It is Fiesta week here and according to the San Antonio Express, more than 3 million people have come to the city to celebrate.
The first Fiesta parade was held in the late 1800s, to honour the heroes of the Alamo and the Battle of San Jacinto; groups of women decorated horse-drawn carriages which they paraded in front of the Alamo whilst pelting each other with flower blossoms. The (later) Battle of San Jacinto spelled the defeat of the Mexican army, freeing Texas to become a sovereign country. It remained so for ten years, before joining the United States. One is reminded of this brief period of independence by recent bizarre calls to secede from local Republicans, unhappy at the presidential election result.
The opening day of Fiesta still takes place before the Alamo and Mattie recalled that last year we had only been in the US a week or so at the time. When I look back to those somewhat disorienting early days of our emigration, I remember Mike and I filling in forms and taking Mattie to get jabs before she started her new school, as well as searching for a new home. This year, things have been a lot less frenetic during Fiesta week and Mattie and I attended a ‘Night in Old San Antonio’, held at La Villita, a small historic village situated on the riverwalk in downtown San Antonio. La Villita was once home to native Americans, Spanish colonialists and then Mexicans and this annual event highlights the impact of various cultures on San Antonio and Texas.
The little Czech town of West that was partially destroyed last week because of an explosion at a fertiliser plant was already well known in Texas for its bakeries, and particularly kolaches – Czech pastries filled with fruit, meat or sometimes vegetables. Mike reminded me that on Mattie’s and my first visit to Texas back in 2005, we stopped at one of these bakeries, ‘The Czech Stop’, and I recall Mike buying several fruit kolaches for us at the time.
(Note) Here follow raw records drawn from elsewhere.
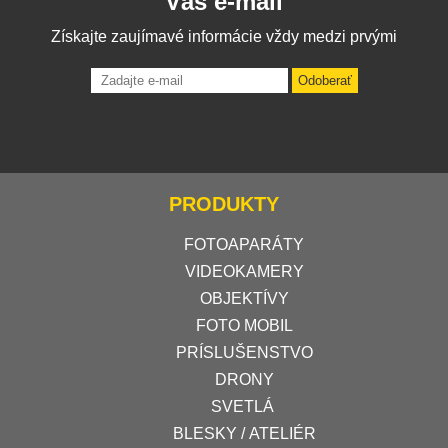
Váš e-mail
Získajte zaujímavé informácie vždy medzi prvými
Odoberať
PRODUKTY
FOTOAPARÁTY
VIDEOKAMERY
OBJEKTÍVY
FOTO MOBIL
PRÍSLUŠENSTVO
DRONY
SVETLÁ
BLESKY / ATELIÉR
I was pleased, on glimpsing a local newspaper in Starbucks the other day, that ‘The Czech Stop’ had not been damaged in the explosion; in fact it remained open throughout the night serving pastries and acting as a shelter. (Articles like these would have been on the front page of national newspapers if not for the other horrific event last week, in Boston.)
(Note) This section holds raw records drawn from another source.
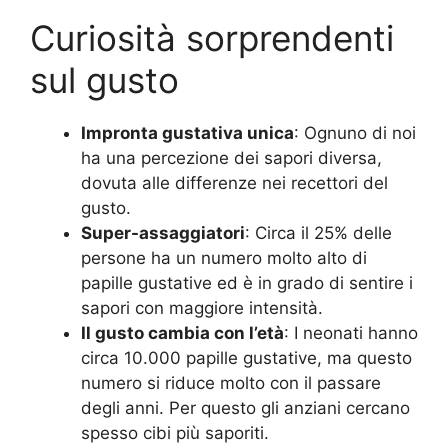
Curiosità sorprendenti
sul gusto
Impronta gustativa unica
: Ognuno di noi
ha una percezione dei sapori diversa,
dovuta alle differenze nei recettori del
gusto.
Super-assaggiatori
: Circa il 25% delle
persone ha un numero molto alto di
papille gustative ed è in grado di sentire i
sapori con maggiore intensità.
Il gusto cambia con l’età
: I neonati hanno
circa 10.000 papille gustative, ma questo
numero si riduce molto con il passare
degli anni. Per questo gli anziani cercano
spesso cibi più saporiti.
Apart from the word ‘kolache’ the Czech language has had little impact here, unlike Spanish – San Antonio is fully a bilingual town. Though it struck me the other day that Mattie and I have more than one language to learn now: I had asked for an ice lolly in a shop downtown, only to receive a blank look from the Hispanic lady on the opposite side of the counter. So I pointed to the fridge. ‘Ah, you want a paleta,’ she grinned at me. ‘What do Americans call them?’ I then asked. ‘Popsicles,’ she smiled.
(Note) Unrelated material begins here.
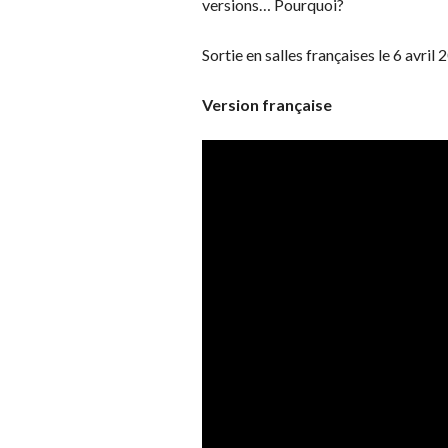
versions… Pourquoi?
Sortie en salles françaises le 6 avril 
Version française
Mattie speaks another language of sorts, too, at school. I recently gleaned that one doesn’t say, ‘What’s Up?’ now, but simply ‘Sup?’ ‘So what do you say back?’ I asked her. ‘I just toss my head and point upwards,’ she grinned. Once, when she announced a high mark in some school tests, I, in the spirit of things, announced, ‘I think that deserves a High Five!’ But Mattie looked at me over her glasses and said, ‘Mum, I think we need to talk about limits.’